On Thursday, the designer unveiled his first spring collection for the American label. Handbags are the backbone of Coach's business, but the focus of Vevers's presentation was once again the clothes: Shaggy faux fur coats in pink, purple and green pastel with shearling lapels or hoods, and modish, clean-cut separates in bright candy colors and leopard. Bell-bottomed trousers and clogs appeared again and again. The whole thing had a distinctly swinging '60s -- in some cases, '70s -- vibe, but Vevers insists that his inspiration was rooted in the melting pot of subcultures of New York, ranging from music to skate to surf.
Vevers says he likes "pieces you have a nostalgia for, pieces that stir something in you in an emotional way." For some, that nostalgic feeling might have been found in the wooden-soled clogs or cushy flatforms; others might have been provoked by the drawings of California artist and animator Gary Baseman, whose dark but cute creatures adorned t-shirts, leather bags and intarsia sweaters.
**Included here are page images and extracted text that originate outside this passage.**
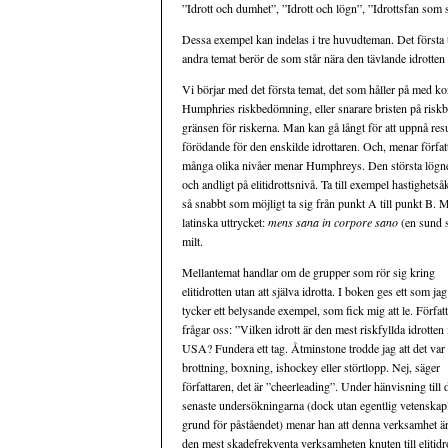
”Idrott och dumhet”, ”Idrott och lögn”, ”Idrottsfan som st
Dessa exempel kan indelas i tre huvudteman. Det första t
andra temat berör de som står nära den tävlande idrotten oc
Vi börjar med det första temat, det som håller på med k
Humphries riskbedömning, eller snarare bristen på riskb
gränsen för riskerna. Man kan gå långt för att uppnå resu
förödande för den enskilde idrottaren. Och, menar förfat
många olika nivåer menar Humphreys. Den största lögnen r
och andligt på elitidrottsnivå. Ta till exempel hastighets
så snabbt som möjligt ta sig från punkt A till punkt B. 
latinska uttrycket:
mens sana in corpore sano
(en sund s
milt.
Mellantemat handlar om de grupper som rör sig kring
elitidrotten utan att själva idrotta. I boken ges ett som jag
tycker ett belysande exempel, som fick mig att le. Förfat
frågar oss: ”Vilken idrott är den mest riskfyllda idrotten 
USA? Fundera ett tag. Åtminstone trodde jag att det var 
brottning, boxning, ishockey eller störtlopp. Nej, säger
författaren, det är ”cheerleading”. Under hänvisning till 
senaste undersökningarna (dock utan egentlig vetenskap
grund för påståendet) menar han att denna verksamhet ä
den mest skadefrekventa verksamheten knuten till elitidro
And the bags? Those looked much more "Coach" -- that is, the Coach America got to know during Reed Krakoff's 16-year turn as the creative head of the brand. Absent were the western-y suede and leather fringe Vevers showed last season, and in their place were neat, trapeze-shaped messenger bags in colored metallics, alongside structured totes and carryalls in sweet pastels. The classic Coach turnlocks still popped up frequently, as did fall's heavy studding, but the latter didn't have the same midwestern vibe as before.
All in all, it was a standout collection, and Vevers has already gone a long way towards upping Coach's fashion cred. Now we'll have to see if that translates at the cash register.